Choć w ostatnich dwóch latach rozpoczynano budowę nawet kilkudziesięciu tysięcy lokali mniej niż miało to miejsce w okresie 2018-2021, wydaje się, że koniunktura ulegnie w tym roku częściowej poprawie. W styczniu rozpoczęto budowę ponad 12 tysięcy nowych mieszkań, co jest wynikiem o ponad 100 proc. lepszym od fatalnych danych z tego samego okresu w 2023 roku i świadczy o utrzymaniu trendu stopniowej odbudowy podaży, obserwowanego od czasu wprowadzenia w życie programu Bezpieczny Kredyt 2 proc. Nie jest jednak pewne, że tendencja ta będzie się utrzymywać na przestrzeni całego roku – branża nie ma przekonania co do tego, kiedy wprowadzony zostanie nowy program ułatwiający nabycie mieszkania, jaka będzie jego skala, i jak do momentu jego wejścia w życie będą reagować nabywcy. Co więcej, brakuje gruntów i nowych pozwoleń na budowę, a to stanowi naturalną barierę dla rozpoczynania kolejnych inwestycji. Bez utrzymania odpowiedniego tempa nowych wprowadzeń, dostępność mieszkaniowa w Polsce będzie spadać.

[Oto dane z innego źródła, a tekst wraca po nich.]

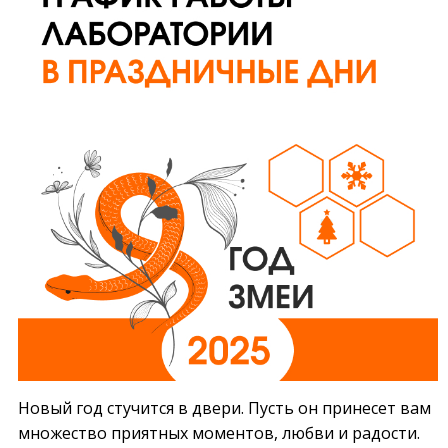
Новый год стучится в двери. Пусть он принесет вам
множество приятных моментов, любви и радости.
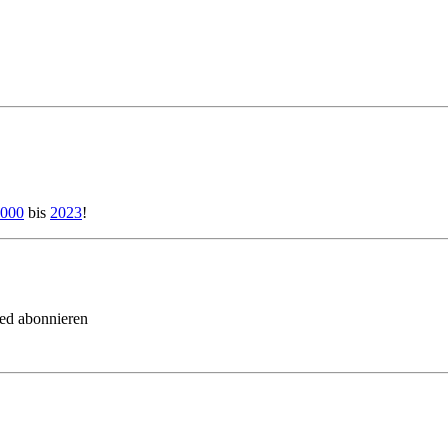
000
bis
2023
!
eed abonnieren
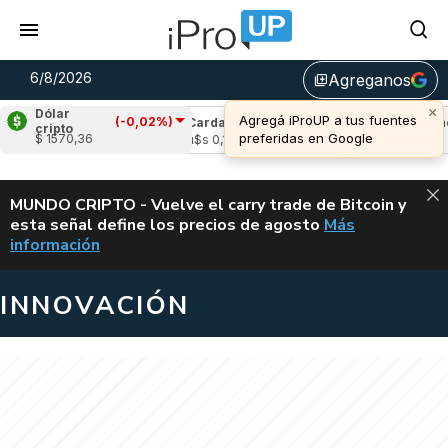
6/8/2026
Agreganos
library_add
×
Dólar
Agregá iProUP a tus fuentes
(-0,02%)
(-1,77%)
Cardano
(-3,49%)
Avalanche
(-
cripto
preferidas en Google
$ 1570,36
4
u$s 0,19
u$s 6,42
ALERTA
MUNDO CRIPTO - Vuelve el carry trade de Bitcoin y
esta señal define los precios de agosto
Más
VUELVE EL CAR
información
INNOVACIÓN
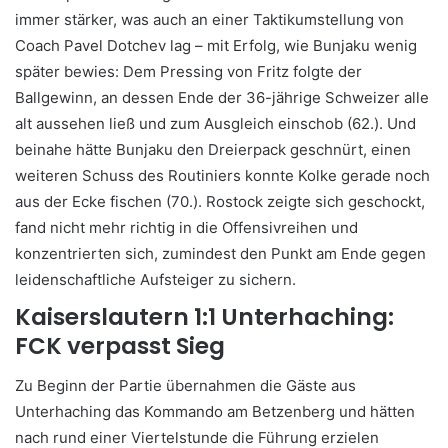
immer stärker, was auch an einer Taktikumstellung von
Coach Pavel Dotchev lag – mit Erfolg, wie Bunjaku wenig
später bewies: Dem Pressing von Fritz folgte der
Ballgewinn, an dessen Ende der 36-jährige Schweizer alle
alt aussehen ließ und zum Ausgleich einschob (62.). Und
beinahe hätte Bunjaku den Dreierpack geschnürt, einen
weiteren Schuss des Routiniers konnte Kolke gerade noch
aus der Ecke fischen (70.). Rostock zeigte sich geschockt,
fand nicht mehr richtig in die Offensivreihen und
konzentrierten sich, zumindest den Punkt am Ende gegen
leidenschaftliche Aufsteiger zu sichern.
Kaiserslautern 1:1 Unterhaching:
FCK verpasst Sieg
Zu Beginn der Partie übernahmen die Gäste aus
Unterhaching das Kommando am Betzenberg und hätten
nach rund einer Viertelstunde die Führung erzielen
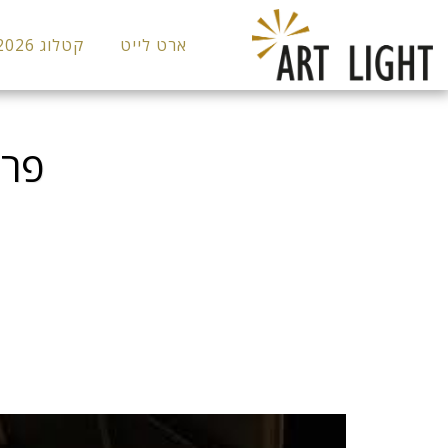
ארט לייט
קטלוג 2026
פרו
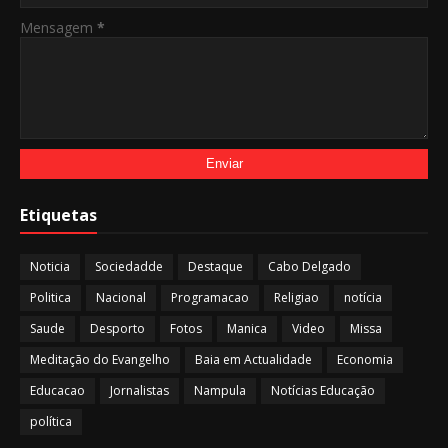
Mensagem
*
Etiquetas
Noticia
Sociedadde
Destaque
Cabo Delgado
Politica
Nacional
Programacao
Religiao
notícia
Saude
Desporto
Fotos
Manica
Video
Missa
Meditação do Evangelho
Baia em Actualidade
Economia
Educacao
Jornalistas
Nampula
Notícias Educação
política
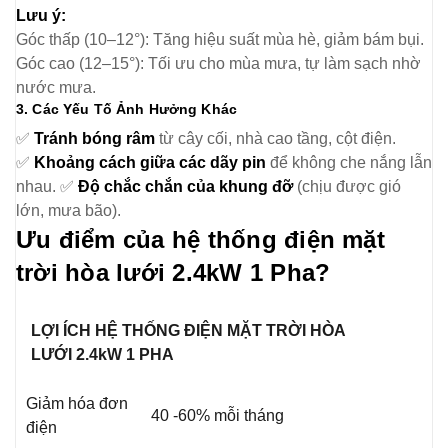
Lưu ý:
Góc thấp (10–12°): Tăng hiệu suất mùa hè, giảm bám bụi.
Góc cao (12–15°): Tối ưu cho mùa mưa, tự làm sạch nhờ
nước mưa.
3. Các Yếu Tố Ảnh Hưởng Khác
✅
Tránh bóng râm
từ cây cối, nhà cao tầng, cột điện.
✅
Khoảng cách giữa các dãy pin
để không che nắng lẫn
nhau. ✅
Độ chắc chắn của khung đỡ
(chịu được gió
lớn, mưa bão).
Ưu điểm của hệ thống điện mặt
trời hòa lưới 2.4kW 1 Pha?
LỢI ÍCH HỆ THỐNG ĐIỆN MẶT TRỜI HÒA
LƯỚI 2.4kW 1 PHA
Giảm hóa đơn
40 -60% mỗi tháng
điện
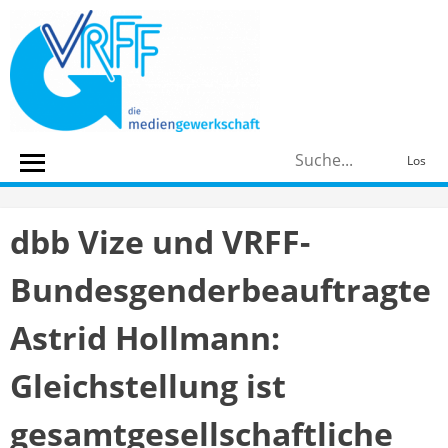
Skip
to
content
S
Los
n
dbb Vize und VRFF-
Bundesgenderbeauftragte
Astrid Hollmann:
Gleichstellung ist
gesamtgesellschaftliche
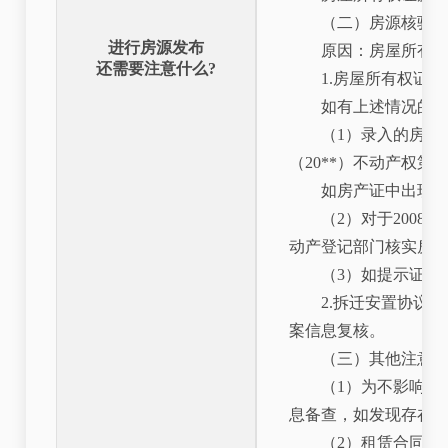
（二）房源核验
进行房源发布
原因：房屋所有
还需要注意什么?
1.房屋所有权证
如有上述情况的
（1）录入的房
（20**）不动产权
如房产证中出现“
（2）对于200
动产登记部门核实房
（3）如提示证
2.拆迁安置协议
案信息复核。
（三）其他注意
（1）为不影响您
息备查，如发现存在
（2）租赁合同备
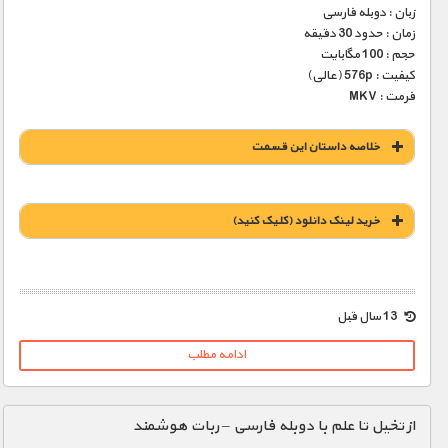
زبان : دوبله فارسی
زمان : حدود 30 دقیقه
حجم : 100 مگابایت
کیفیت : 576p (عالی)
فرمت : MKV
خلاصه داستان این قسمت
خريد لينک دانلود (کليک کنيد)
1900 تومان – خريد لينک دانلود (افزودن به سبد خريد)
13 سال قبل
ادامه مطلب
از تخیل تا علم با دوبله فارسی – ربات هوشمند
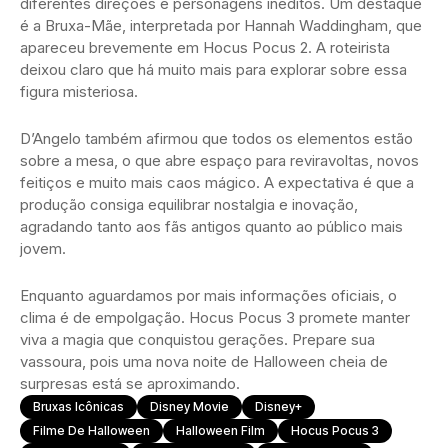
diferentes direções e personagens inéditos. Um destaque
é a Bruxa-Mãe, interpretada por Hannah Waddingham, que
apareceu brevemente em Hocus Pocus 2. A roteirista
deixou claro que há muito mais para explorar sobre essa
figura misteriosa.
D’Angelo também afirmou que todos os elementos estão
sobre a mesa, o que abre espaço para reviravoltas, novos
feitiços e muito mais caos mágico. A expectativa é que a
produção consiga equilibrar nostalgia e inovação,
agradando tanto aos fãs antigos quanto ao público mais
jovem.
Enquanto aguardamos por mais informações oficiais, o
clima é de empolgação. Hocus Pocus 3 promete manter
viva a magia que conquistou gerações. Prepare sua
vassoura, pois uma nova noite de Halloween cheia de
surpresas está se aproximando.
Bruxas Icônicas
Disney Movie
Disney+
Filme De Halloween
Halloween Film
Hocus Pocus 3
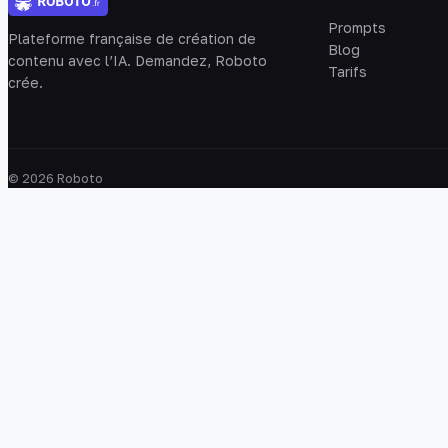
Prompts
Plateforme française de création de
Blog
contenu avec l’IA. Demandez, Roboto
Tarifs
crée.
© 2026 Roboto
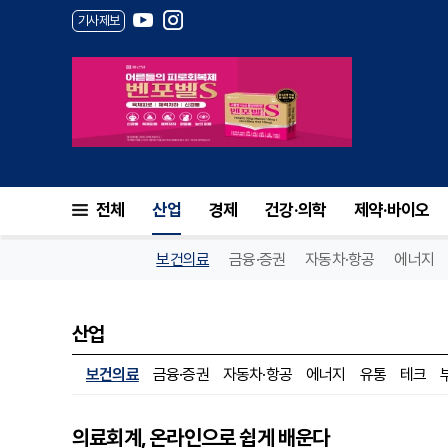
기사제보
전체
산업
경제
건강·의학
제약·바이오
보건의료
금융·증권
자동차·항공
에너지
산업
보건의료
금융·증권
자동차·항공
에너지
유통
테크
의료회계, 온라인으로 쉽게 배운다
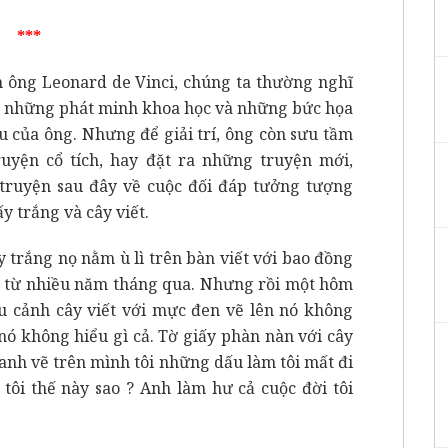
***
 ông Leonard de Vinci, chúng ta thường nghĩ
 những phát minh khoa học và những bức họa
u của ông. Nhưng để giải trí, ông còn sưu tầm
uyện cổ tích, hay đặt ra những truyện mới,
truyện sau đây về cuộc đối đáp tưởng tượng
ấy trắng và cây viết.
y trắng nọ nằm ù lì trên bàn viết với bao đồng
 từ nhiều năm tháng qua. Nhưng rồi một hôm
 cảnh cây viết với mực đen vẽ lên nó không
nó không hiểu gì cả. Tờ giấy phàn nàn với cây
, anh vẽ trên mình tôi những dấu làm tôi mất đi
tôi thế này sao ? Anh làm hư cả cuộc đời tôi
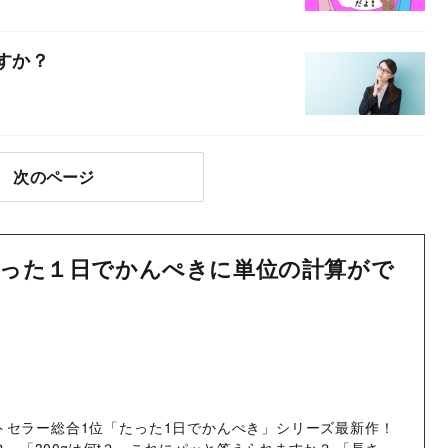
すか？
次のページ
った１日でかんぺきに単位の計算がで
ストセラー総合1位「たった1日でかんぺき」シリーズ最新作！
m？」「300gは何t？」これにパッと答えられますか？ 「長さ」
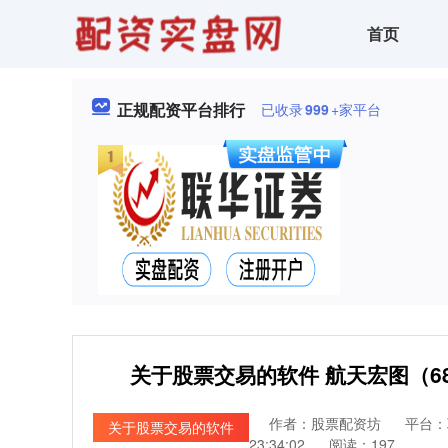
首页
正规配资平台排行
已收录
999
+家平台
关于股票交易的软件 航天宏图（688
作者：股票配资坊
平台：
关于股票交易的软件
23:34:02
阅读：197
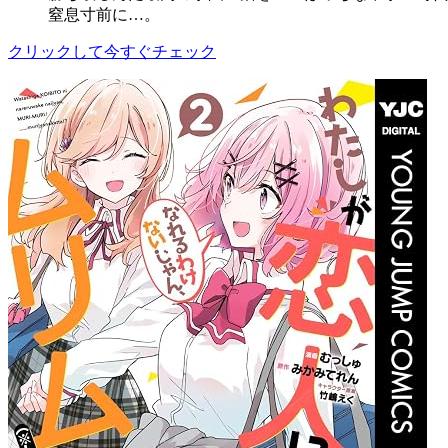
窒息寸前に…。
クリックして今すぐチェック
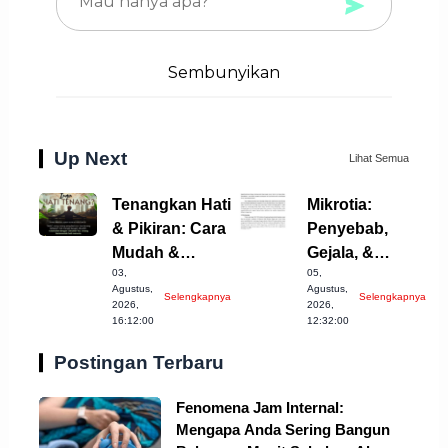
Sembunyikan
Up Next
Lihat Semua
Tenangkan Hati
Mikrotia:
& Pikiran: Cara
Penyebab,
Mudah &
Gejala, &
03,
05,
Efektif
Penanganan
Agustus,
Agustus,
Selengkapnya
Selengkapnya
Efektif
2026,
2026,
16:12:00
12:32:00
Postingan Terbaru
Fenomena Jam Internal:
Mengapa Anda Sering Bangun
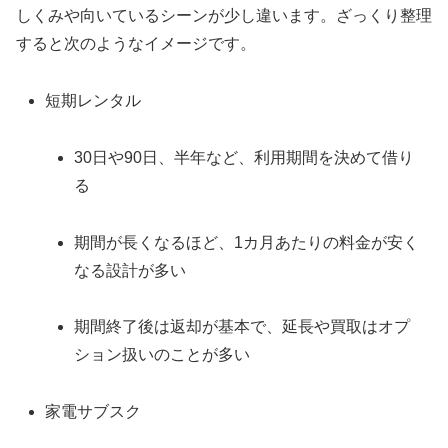
しくみや向いているシーンが少し違います。ざっくり整理
すると次のようなイメージです。
短期レンタル
30日や90日、半年など、利用期間を決めて借り
る
期間が長くなるほど、1カ月あたりの料金が安く
なる設計が多い
期間終了後は返却が基本で、延長や買取はオプ
ション扱いのことが多い
家電サブスク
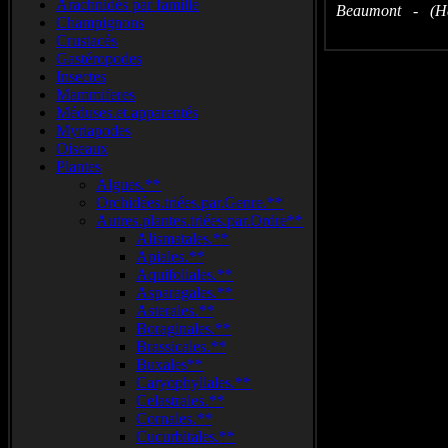
Arachnidés par famille
Beaumont - (Hau
Champignons
Crustacés
Gastéropodes
Insectes
Mammiferes
Méduses.et.apparentés
Myriapodes
Oiseaux
Plantes
Algues.**
Orchidées.triées.par.Genre.**
Autres.plantes.triées.par.Ordre**
Alismatales.**
Apiales.**
Aquifoliales.**
Asparagales.**
Asterales.**
Boraginales.**
Brassicales.**
Buxales**
Caryophyllales.**
Celastrales.**
Cornales.**
Cucurbitales.**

Niepokojem napawa też liczba rozpoczętych inwestycji w ramach budownictwa spółdzielczego i komunalnego. Łącznie bowiem rozpoczęto budowę zaledwie 41 lokali (23 mieszkania powstaną w ramach budownictwa spółdzielczego, 18 lokali w ramach budownictwa komunalnego). Oznacza to, że wciąż brak rozwiązań dla osób, które nie mogą sobie pozwolić na zakup mieszkania na warunkach rynkowych. W ramach budownictwa społecznego natomiast rozpoczęto budowę 98 lokali mieszkalnych na terenie całego kraju. 8,3 tys. mieszkań oddanych do użytkowania w sektorze deweloperskim to najgorszy miesięczny wynik od przeszło pięciu lat. Jest on rezultatem fatalnych wyników wprowadzeń nowych inwestycji obserwowanych w 2022 roku. Z uwagi na fakt, że średni okres budowy obiektu wielorodzinnego wynosi około 22 miesięcy, ówczesna niska aktywność inwestycyjna będzie ujawniać się właśnie w aktualnych danych o pozwoleniach na użytkowanie. Powyższe stanowi potwierdzenie przewidywań PZFD, który alarmował o konieczności poprawy sytuacji podażowej, co częściowo wydarzyło się za sprawą uruchomienia programu Bezpieczny Kredyt 2 proc.

Mała liczba nowych inwestycji skutkuje mniejszą liczbą pozwoleń na użytkowanie, czego rezultatem jest spadek liczby lokali przekazywanych w ręce Polaków. Utrzymanie tej tendencji pogłębiłoby problemy z dostępnością mieszkań i zwiększyło istniejącą lukę mieszkaniową. Dlatego tak istotne będzie podjęcie przez rząd systemowych, legislacyjnych działań, które poprawią warunki prowadzenia procesu inwestycyjnego w Polsce.